I could write "the quick brown fox jumps over the lazy dog" on a piece of paper and then get someone else to do the same.
The TEXT would be the same but the document is different.
So, using the example from your link, creating a PDF from a Word Document is generating a completely different document.
It therefore would have a different hash.
The link you're referring to isn't wrong and I suspect neither is the material you're referring to. I've not seen DFIR/lecturers teaching nonsense (although that's possible obviously).

Hash collisions are something completely different.

 
Posted : 08/10/2019 3:03 pm
(@athulin)
Posts: 1156
Noble Member
 

I was taught that file headers, filename, etc were not calculated in the value, so my question is … 1. How is this possible and 2. Why are DFIR materials and Lecturers still teaching the FALSE doctrine?

If you were indeed taught that as a general truth (and not something that was true only in special cases, such as for EnCase hashing EnCase image files, etc.), you have teachers who don't understand what they are teaching. If that's really is the case, it must be addressed.

But I would suggest starting at the other end.
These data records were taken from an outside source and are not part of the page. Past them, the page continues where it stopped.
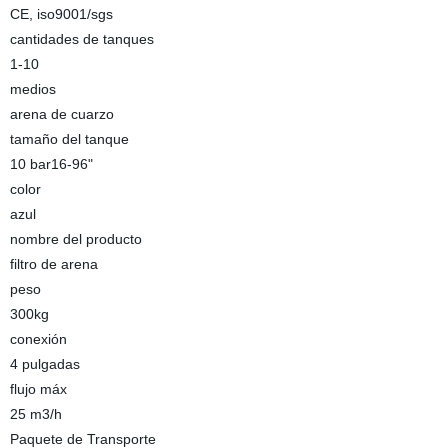
CE, iso9001/sgs
cantidades de tanques
1-10
medios
arena de cuarzo
tamaño del tanque
10 bar16-96"
color
azul
nombre del producto
filtro de arena
peso
300kg
conexión
4 pulgadas
flujo máx
25 m3/h
Paquete de Transporte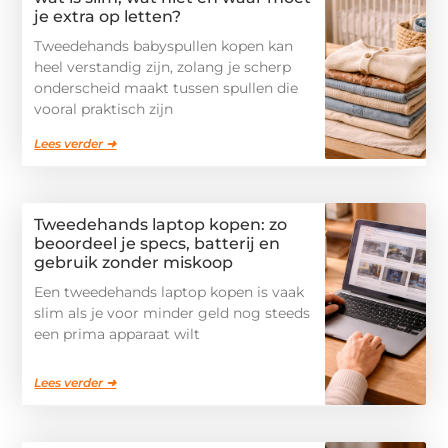
je extra op letten?
Tweedehands babyspullen kopen kan
heel verstandig zijn, zolang je scherp
onderscheid maakt tussen spullen die
vooral praktisch zijn
Lees verder ➜
Tweedehands laptop kopen: zo
beoordeel je specs, batterij en
gebruik zonder miskoop
Een tweedehands laptop kopen is vaak
slim als je voor minder geld nog steeds
een prima apparaat wilt
Lees verder ➜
While it is difficult to assume that you are wrong, it is a useful approach, as you sooner or later have to convince someone that you are not committing similar error towards them.

Your question suggest that your understanding of what 'file content' means may not be entirely in line with what is meant when the term hashing is used. That may be a good place to start how do standard hashing tool – and more particularly the one you used for your tests – work, in detail?

Once you know how your hashing tool works, check the file content (at the same level as the hashing tool works on) of the files you've been doing your tests with.

 
Posted : 08/10/2019 3:19 pm
benfindlay
(@benfindlay)
Posts: 142
Estimable Member
 

I was so confident in … the odds of any two dissimilar/different files having the same MD5 hash is one in 2^128 (340 billion billion billion billion); and the odds of any two dissimilar/different files having the same SHA1 hash is one in 2^160.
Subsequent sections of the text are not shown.